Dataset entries
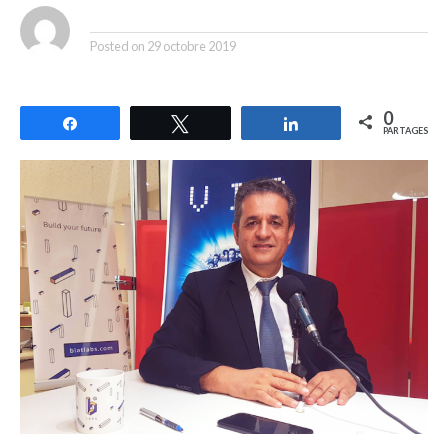
By
Posted on
29 octobre 2019
0
Partagez
Tweetez
Partagez
PARTAGES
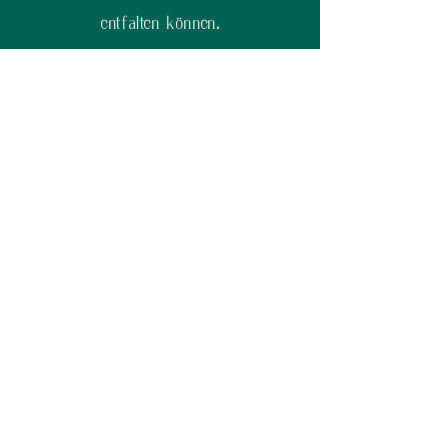
entfalten können.
Lassen Sie uns die theoretischen Lücken
schließen und den Grundstein für eine
erfolgreiche berufliche Zukunft Ihrer
Auszubildenden legen!
Kontakt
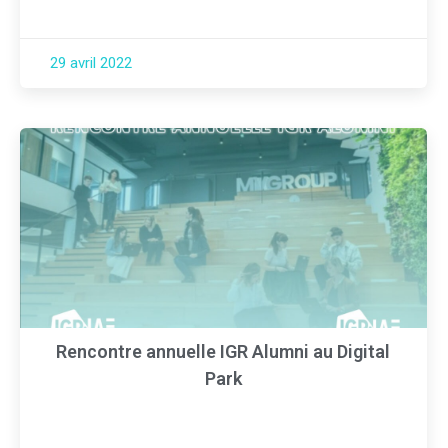
29 avril 2022
Rencontre annuelle IGR Alumni au Digital
Park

[What to work on]
Exactly reproduce the lines from the one containing "29 avril 2022" through the end of the records, and only those lines.

[Worked solution]
29 avril 2022
Rencontre annuelle IGR Alumni au Digital
Park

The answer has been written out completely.